Content » Vol 100, 100-year theme: Cutaneous and genital infections (April)

Review

The Management of Scabies in the 21st Century: Past, Advances and Potentials

Charlotte Bernigaud, Katja Fischer, Olivier Chosidow
DOI: 10.2340/00015555-3468

Abstract

Scabies is one of the most common skin diseases worldwide, affecting 150–200 million people yearly. Scabies affects young children in particular, and has the greatest impact in poor overcrowded living conditions. The burden of the disease is now well characterized, including group A Streptococcus and Staphylococcus aureus bacterial superinfections, with reports of nephritis, acute rheumatic fever, or fatal invasive sepsis secondary to scabies.
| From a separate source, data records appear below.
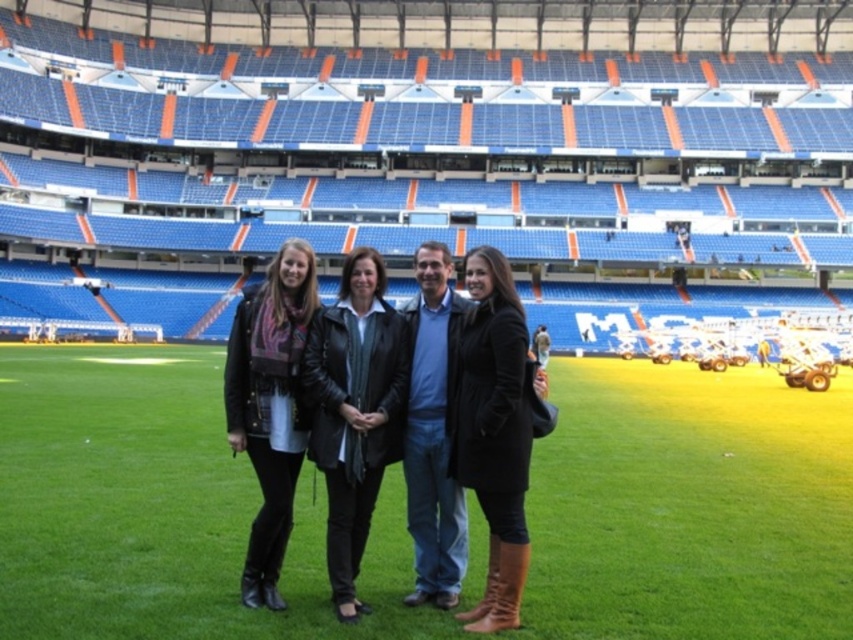 Question: Can you confirm if black leather jacket at center is wider than matte black leather jacket at center?

Choices:
 (A) no
 (B) yes

Answer: (A)

Question: Which object is the closest to the black leather coat at center?

Choices:
 (A) black leather jacket at center
 (B) green grass at center

Answer: (A)

Question: Based on their relative distances, which object is nearer to the black leather jacket at center?

Choices:
 (A) green grass at center
 (B) matte black leather jacket at center
 (C) black leather coat at center

Answer: (C)

Question: Is green grass at center below black leather coat at center?

Choices:
 (A) yes
 (B) no

Answer: (A)

Question: Which of these objects is positioned closest to the black leather jacket at center?

Choices:
 (A) green grass at center
 (B) black leather coat at center

Answer: (B)

Question: Can you confirm if black leather coat at center is smaller than matte black leather jacket at center?

Choices:
 (A) no
 (B) yes

Answer: (B) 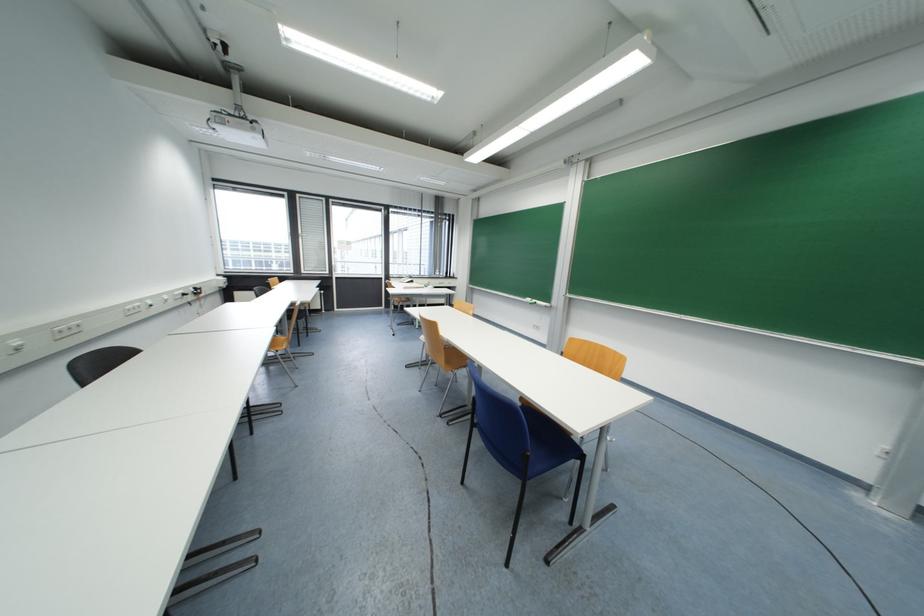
Management of scabies remains largely suboptimal from diagnosis to treatment, and progress in the development of new therapeutic measures leading to cure is urgently needed. This review gives an overview of the current limitations in the management of scabies, an update on recent advances, and outlines prospects for potential improvements.

Significance

Scabies is more than just a disease that provokes a horrendous itch. For more than a century, researchers, clinicians and public health physicians, together with policymakers, have worked to improve the management of scabies. Finally, in 2017, scabies was added to the WHO list of neglected tropical diseases after a long and still ongoing process of documenting the morbidities and burden caused by the disease. This additional and increased research activity, resulting in high-impact publications, has increased our knowledge of the biology, pathology and management of scabies, and has opened doors to new strategies.